Domestic gasoline inventories fell to a historic low for this time of year, the American Petroleum Institute reported last week. Analysts say the cold winter kept refiners scrambling to keep up with demand for heating oil.

"Refiners haven't been able to shift to gasoline as early as normal," said Theodore Eck, chief economist for Amoco Corp. in Chicago.

Additionally, Mr. Eck said, the market had anticipated an agreement to allow Iraq to export crude oil, which would have boosted supplies.

The demand for heating oil also depleted crude oil supplies.

The lower supplies have helped boost the prices for crude oil by about 25 percent over the past month, which translates roughly into a 15-cent-per-gallon gasoline increase, Mr. Eck said.

Mr. Eck also said that spring, with daylight-saving time and warmer weather, generally translates into more travel and, thus, higher demand.

Additionally, the Department of Energy predicted last week that higher speed limits and the popularity of sport utility vehicles will help fuel the highest summer demand for gasoline in history.

DOE does not anticipate shortages. The agency said the price of gasoline, now $1.29 averaged across grades, could jump as high as $1.35 and hit a summer average of $1.31.

That would be the highest retail price since 1991.

"The more likely outlook is for a significant weakening of oil prices" amid growing supplies, DOE said.
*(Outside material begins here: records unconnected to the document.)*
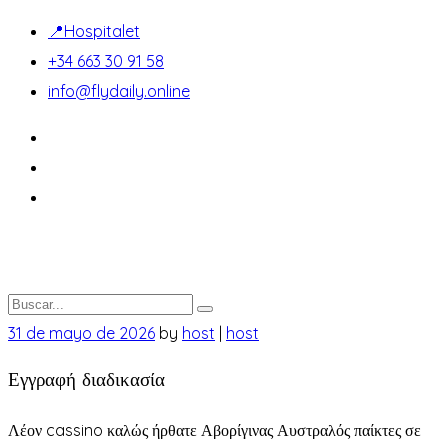
📍Hospitalet
+34 663 30 91 58
info@flydaily.online
31 de mayo de 2026
by
host
|
host
Εγγραφή διαδικασία
Λέον cassino καλώς ήρθατε Αβορίγινας Αυστραλός παίκτες σε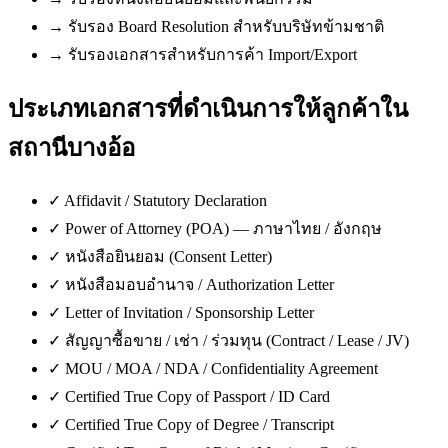
→
รับรอง Board Resolution สำหรับบริษัทข้ามชาติ
→
รับรองเอกสารสำหรับการค้า Import/Export
ประเภทเอกสารที่ดำเนินการให้ลูกค้าใน
สถานีบางอ้อ
✓
Affidavit / Statutory Declaration
✓
Power of Attorney (POA) — ภาษาไทย / อังกฤษ
✓
หนังสือยินยอม (Consent Letter)
✓
หนังสือมอบอำนาจ / Authorization Letter
✓
Letter of Invitation / Sponsorship Letter
✓
สัญญาซื้อขาย / เช่า / ร่วมทุน (Contract / Lease / JV)
✓
MOU / MOA / NDA / Confidentiality Agreement
✓
Certified True Copy of Passport / ID Card
✓
Certified True Copy of Degree / Transcript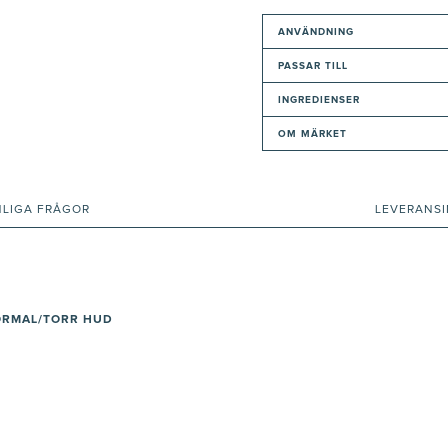
ANVÄNDNING
PASSAR TILL
INGREDIENSER
OM MÄRKET
NLIGA FRÅGOR
LEVERANS
NORMAL/TORR HUD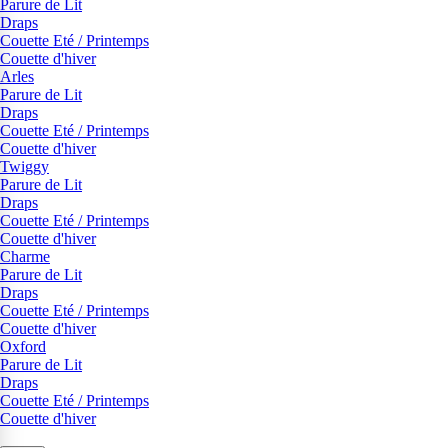
Parure de Lit
Draps
Couette Eté / Printemps
Couette d'hiver
Arles
Parure de Lit
Draps
Couette Eté / Printemps
Couette d'hiver
Twiggy
Parure de Lit
Draps
Couette Eté / Printemps
Couette d'hiver
Charme
Parure de Lit
Draps
Couette Eté / Printemps
Couette d'hiver
Oxford
Parure de Lit
Draps
Couette Eté / Printemps
Couette d'hiver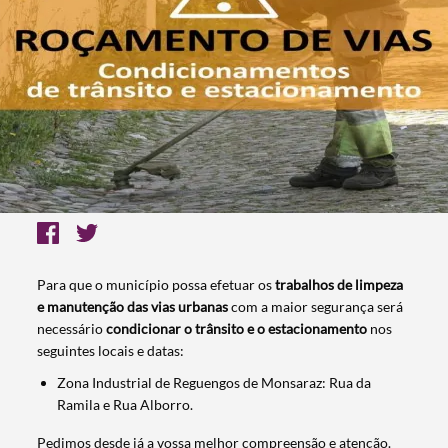
Para que o município possa efetuar os
trabalhos de limpeza
e manutenção das vias urbanas
com a maior segurança será
necessário
condicionar o trânsito e o estacionamento
nos
seguintes locais e datas:
Zona Industrial de Reguengos de Monsaraz: Rua da
Ramila e Rua Alborro.
Pedimos desde já a vossa melhor compreensão e atenção.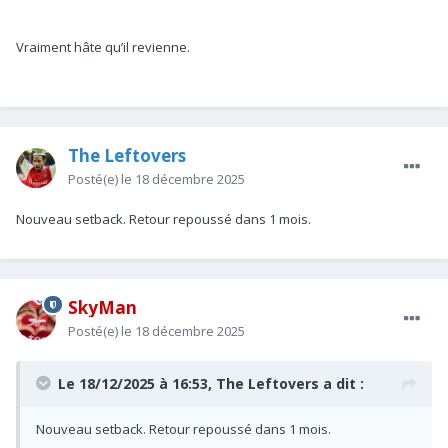
Vraiment hâte qu’il revienne.
The Leftovers
Posté(e)
le 18 décembre 2025
Nouveau setback. Retour repoussé dans 1 mois.
SkyMan
Posté(e)
le 18 décembre 2025
Le 18/12/2025 à 16:53,
The Leftovers
a dit :
Nouveau setback. Retour repoussé dans 1 mois.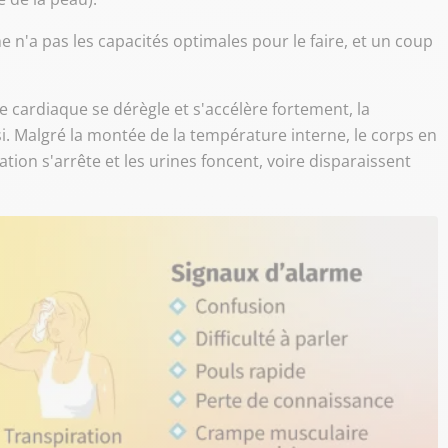
me n'a pas les capacités optimales pour le faire, et un coup
e cardiaque se dérègle et s'accélère fortement, la
si. Malgré la montée de la température interne, le corps en
ion s'arrête et les urines foncent, voire disparaissent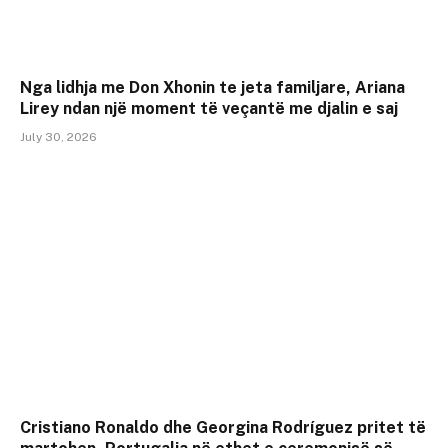
Nga lidhja me Don Xhonin te jeta familjare, Ariana
Lirey ndan një moment të veçantë me djalin e saj
July 30, 2026
Cristiano Ronaldo dhe Georgina Rodríguez pritet të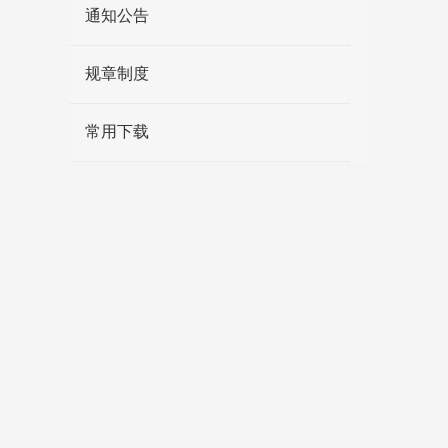
通知公告
规章制度
常用下载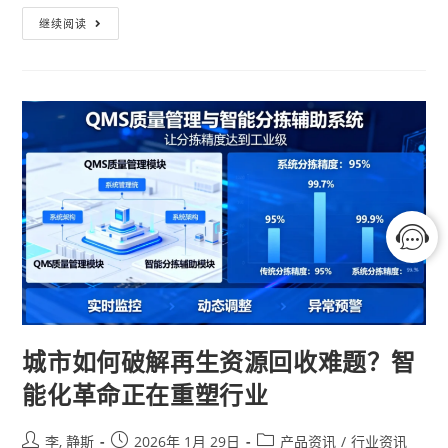
继续阅读
城市如何破解再生资源回收难题？智
能化革命正在重塑行业
李, 静斯
2026年 1月 29日
产品资讯
/
行业资讯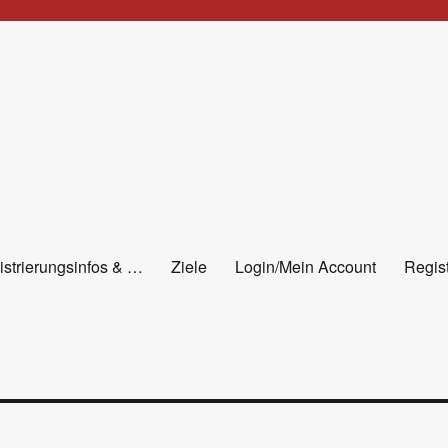
istrierungsinfos & …
Ziele
Login/Mein Account
Regist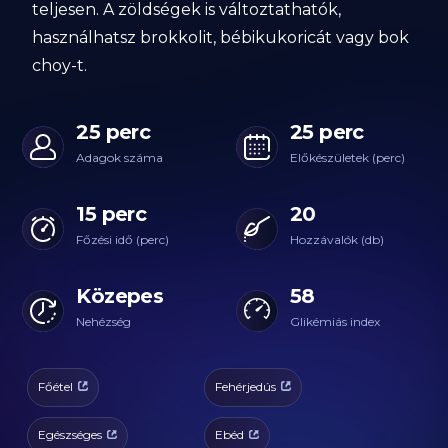
teljesen. A zöldségek is változtathatók,
használhatsz brokkolit, bébikukoricát vagy bok
choy-t.
25 perc
25 perc
Adagok száma
Előkészületek (perc)
15 perc
20
Főzési idő (perc)
Hozzávalók (db)
Közepes
58
Nehézség
Glikémiás index
Főétel
Fehérjedús
Egészséges
Ebéd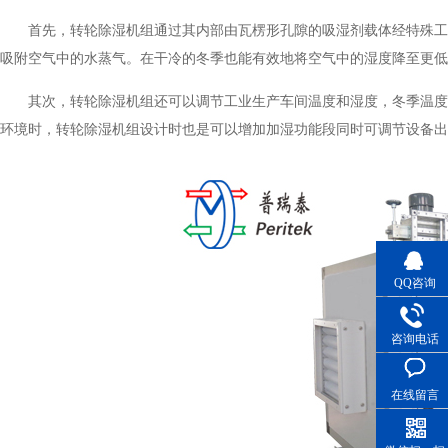
首先，转轮除湿机组通过其内部由瓦楞形孔隙的吸湿剂载体经特殊
吸附空气中的水蒸气。在干冷的冬季也能有效地将空气中的湿度降至更低
其次，转轮除湿机组还可以调节工业生产车间温度和湿度，冬
环境时，转轮除湿机组设计时也是可以增加加湿功能段同时可调节设备出风
QQ咨询
咨询电话
在线留言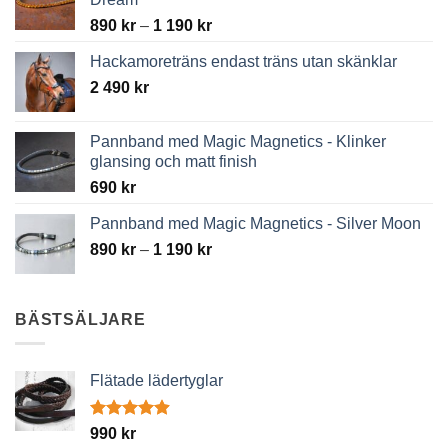
Price
890
kr
–
1 190
kr
range:
Hackamoreträns endast träns utan skänklar
890 kr
2 490
kr
through
1
190 kr
Pannband med Magic Magnetics - Klinker
glansing och matt finish
690
kr
Pannband med Magic Magnetics - Silver Moon
Price
890
kr
–
1 190
kr
range:
890 kr
through
BÄSTSÄLJARE
1
190 kr
Flätade lädertyglar
Betygsatt
990
kr
4.89
av 5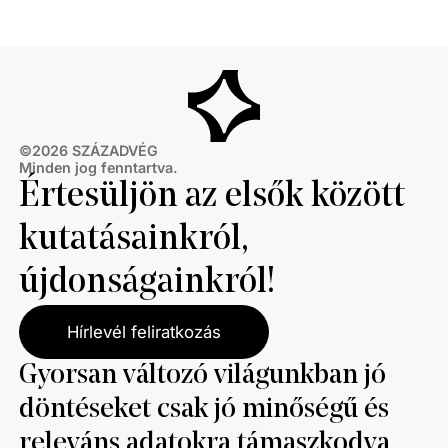
©
2026
SZÁZADVÉG
Minden jog fenntartva.
Értesüljön az elsők között
kutatásainkról,
újdonságainkról!
Hírlevél feliratkozás
Gyorsan változó világunkban jó
döntéseket csak jó minőségű és
releváns adatokra támaszkodva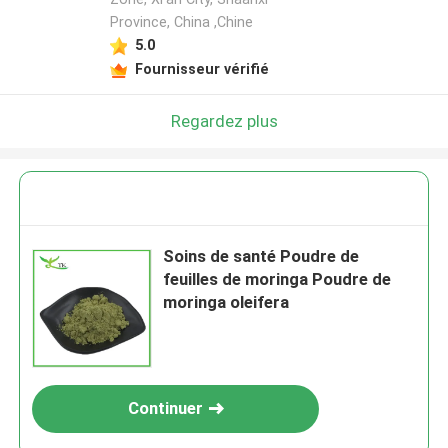
Province, China ,Chine
5.0
Fournisseur vérifié
Regardez plus
Soins de santé Poudre de
feuilles de moringa Poudre de
moringa oleifera
Continuer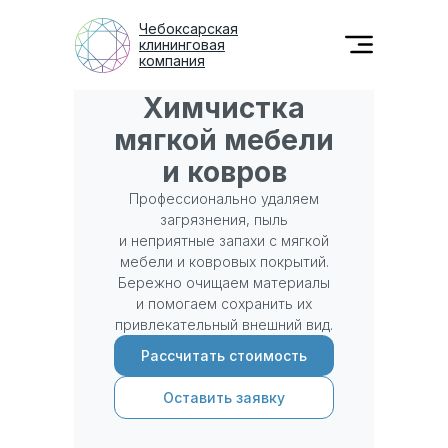
Чебоксарская
клининговая
компания
Химчистка
мягкой мебели
и ковров
Профессионально удаляем
загрязнения, пыль
и неприятные запахи с мягкой
мебели и ковровых покрытий.
Бережно очищаем материалы
и помогаем сохранить их
привлекательный внешний вид.
Рассчитать стоимость
Оставить заявку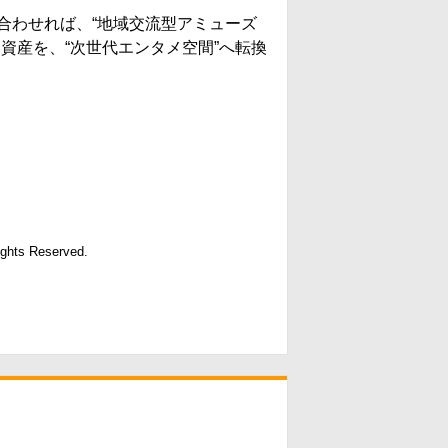
合わせれば、“地域交流型アミューズ
資産を、“次世代エンタメ空間”へ転換
ights Reserved.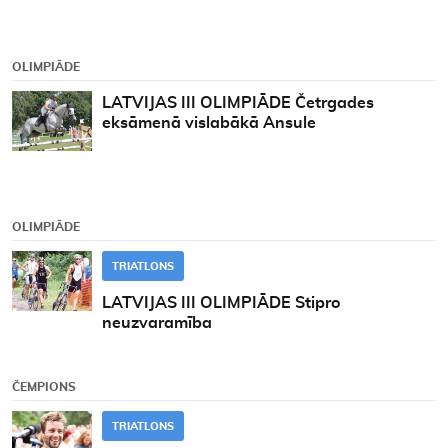
OLIMPIĀDE
LATVIJAS III OLIMPIĀDE Četrgades
eksāmenā vislabākā Ansule
OLIMPIĀDE
TRIATLONS
LATVIJAS III OLIMPIĀDE Stipro
neuzvaramība
ČEMPIONS
TRIATLONS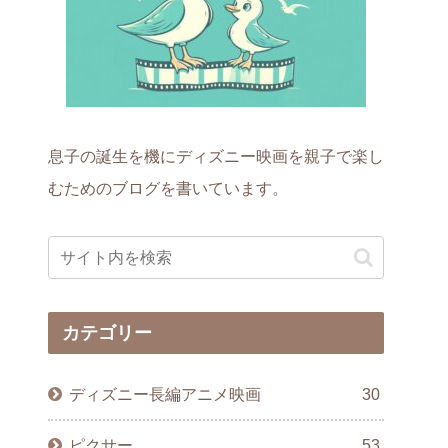
息子の誕生を機にディズニー映画を親子で楽し
むためのブログを書いています。
カテゴリー
ディズニー長編アニメ映画
30
ピクサー
53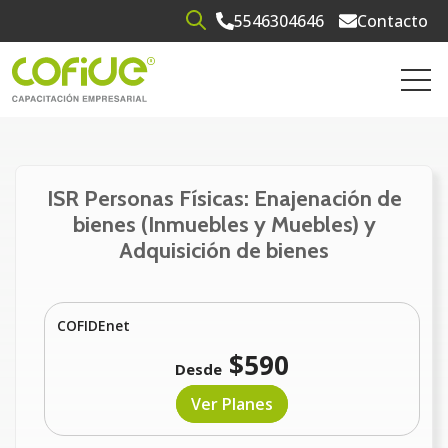
5546304646
Contacto
Open search
Open 
ISR Personas Físicas: Enajenación de
bienes (Inmuebles y Muebles) y
Adquisición de bienes
COFIDEnet
$590
Desde
Ver Planes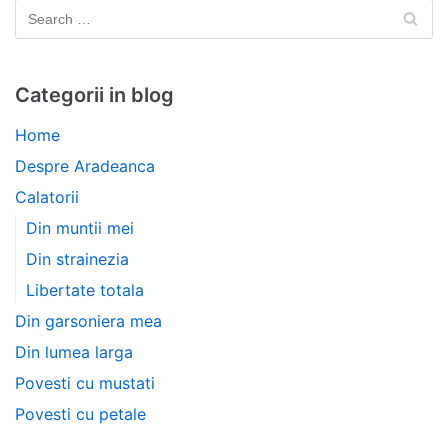
Categorii in blog
Home
Despre Aradeanca
Calatorii
Din muntii mei
Din strainezia
Libertate totala
Din garsoniera mea
Din lumea larga
Povesti cu mustati
Povesti cu petale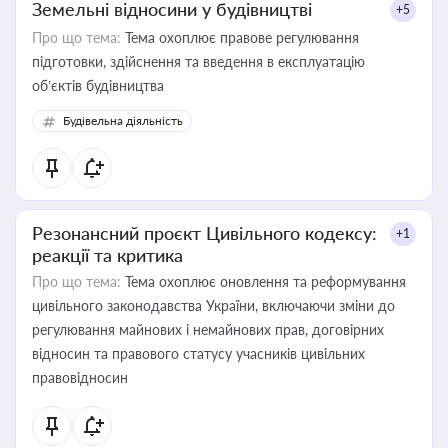
Земельні відносини у будівництві
+5
Про що тема:
Тема охоплює правове регулювання
підготовки, здійснення та введення в експлуатацію
об’єктів будівництва
Будівельна діяльність
Резонансний проєкт Цивільного кодексу:
+1
реакції та критика
Про що тема:
Тема охоплює оновлення та реформування
цивільного законодавства України, включаючи зміни до
регулювання майнових і немайнових прав, договірних
відносин та правового статусу учасників цивільних
правовідносин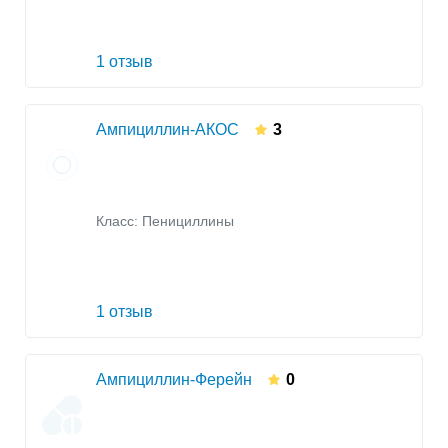
1 отзыв
Ампициллин-АКОС
3
Класс:
Пенициллины
1 отзыв
Ампициллин-Ферейн
0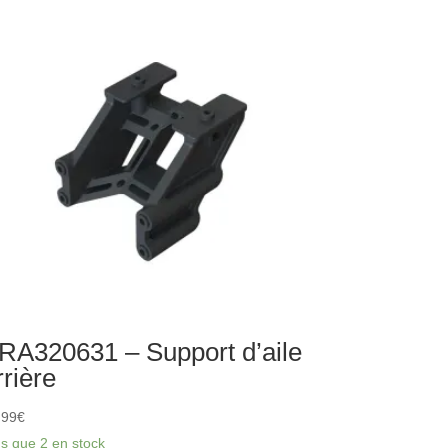
ntage
rrosserie
RA320631 – Support d’aile
rrière
,99
€
us que 2 en stock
The agency predicts an average price of $1.24 -- equal to the same period in 1995.

Joseph M. Coale, a spokesman for Baltimore-based Crown Central Petroleum Corp., said Crown retailers face the same struggles as others.

But he said refiners are generally doing well.

"There's more margin potential for refiners," he said. "Further down, it has a more negative effect."

Roy Littlefield, executive director of an association that represents service station owners in Washington, Delaware and Maryland, said retailers have suffered through one of their toughest winters in memory.

"Some of the brands were off 6 to 8 percent," he said. "Some people didn't go out for weeks. And the retailers will never make that up."

Will Dolch, the owner of an Amoco station at St. Paul Street and Mount Royal Avenue in Baltimore, said his profit was off by $4,000 in January.

Since March 1, Mr. Dolch has faced 12 increases totaling 13.5 cents. "I wouldn't be surprised if we have another one today," he said Friday.

After sacrificing part of what he said was a 6-cent profit on every gallon, Mr. Dolch finally raised his prices last Thursday to get back to that level. On Friday, he was charging $1.279 for regular gasoline.

"When they went up 1 penny Thursday and 2 cents [on Friday], I said, 'Man, this is crazy. Why should I eat the loss?' " he said.

Raising prices is risky because owners don't know their competitors' costs or their schedules for increases, Mr. Littlefield said.

A station that boosts its price to keep its margin risks losing business to the competitor across the street who's holding out. Mr. Dolch said he benefits from a great location and has more latitude than some dealers in setting prices.

After struggling to keep prices low and customers flowing, Mr. Atkins, at Dundalk Citgo, said the station had to put its prices more in line with its costs.

On Wednesday, the station's sign for regular unleaded read $1.169. With the prices climbing, Mr. Atkins said, "It's only going to last the rest of the night."